Milan Milinković was born in Belgrade, Serbia, in 1983. He received the M.S. degree in electrical engineering from University of Belgrade, Faculty of Electrical Engineering, Belgrade, Serbia in 2008. He is currently working towards PhD degree at the same faculty. Since 2008 he is at the Control Department at Institute of Electrical Engineering “Nikola Tesla”, University of Belgrade, Serbia. He is currently holding Research Associate position and is responsible for development, installation and maintenance

of the synchronous generator excitation system controllers, which are installed in major thermal and hydroelectric power stations in Serbia. He co-authored several scientific papers at domestic and international conferences. His research interests include synchronous generator excitation system control, induction motor control, robust control, parameter estimation, adaptive control, power electronics and motor drives.

Slavko Veinović  was born in Sombor, Serbia, in 1983. He received the B.Sc. degree in electrical engineering from the University of Belgrade, Serbia, in 2008. He currently attends Ph.D. program at Faculty of Electrical Engineering, University of Belgrade, Serbia. In 2009, he joined the Control Department at Electrical Institute “Nikola Tesla”, University of Belgrade, Serbia. His current research interests include control and measurement theory, electrical machines

and drives. During past four years, he was working on developing automatic voltage controller of excitation system for synchronous generator. He also interested in embedded system and device design.

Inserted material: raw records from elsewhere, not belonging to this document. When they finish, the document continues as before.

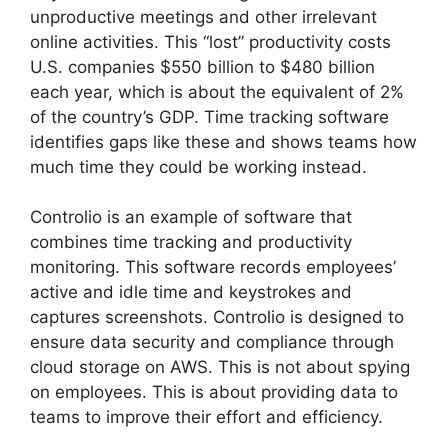
unproductive meetings and other irrelevant
online activities. This “lost” productivity costs
U.S. companies $550 billion to $480 billion
each year, which is about the equivalent of 2%
of the country’s GDP. Time tracking software
identifies gaps like these and shows teams how
much time they could be working instead.
Controlio is an example of software that
combines time tracking and productivity
monitoring. This software records employees’
active and idle time and keystrokes and
captures screenshots. Controlio is designed to
ensure data security and compliance through
cloud storage on AWS. This is not about spying
on employees. This is about providing data to
teams to improve their effort and efficiency.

Ilija Klasnić was born in Belgrade, Serbia, in 1989. He received the Masters degree in power converters and drives from the Faculty of Electrical Engineering, University of Belgrade, Serbia, in 2013. He is currently at Faculty of electrical engineering, University of Belgrade, Serbia and is working toward the Ph.D. degree. He, also, currently holds the Associate position at the Engineering Institute Nikola Tesla, University of Belgrade, Serbia. His research concerns the design of power converters, excitation systems and synchronous machine control.